Phasing out mixed uses now policy
It has become official policy to phase out the mixing of shops and homes when districts are rezoned, Kenneth To Lap-kee, an urban planner and consultant, said.
Government planners worried about out-of-control redevelopment decided to rezone all of Tsim Sha Tsui and half of Mong Kok in 1993 for commercial use only. The practice of single-purpose zoning was later extended to Hong Kong Island.
To said the relocation of Kai Tak airport and subsequent relaxation of limits to building heights in Kowloon played a part in encouraging officials to further phase out mixed use.

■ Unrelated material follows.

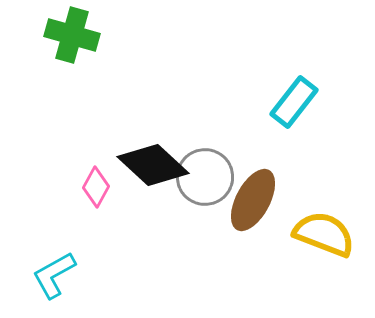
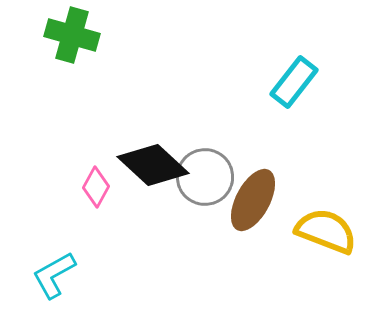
cyan rectangle: moved 20 px up
yellow semicircle: moved 2 px right, 3 px up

'The rezoning of Tsim Sha Tsui for purely commercial [use] was nonsense. Why stop people from living there when there are certainly people wanting to live there for the sake of convenience?' he said.
As malls and offices gradually replace old tenements, the population of Tsim Sha Tsui is slowly falling. The number of residents decreased between 1996 and 2006 to 35,212 from 36,388, census figures show.
Although shops may exist in a residential zone, they are confined to the first three floors of a building.
But To said rezoning might affect small and medium-sized enterprises, which often find a niche in a mixed-use building and may not be able to afford the rent in a high-end tower.
In Singapore, the Urban Redevelopment Authority introduced a 'white zone' that allows a combination of commercial, residential, hotel, sports, recreational and even clean industrial uses.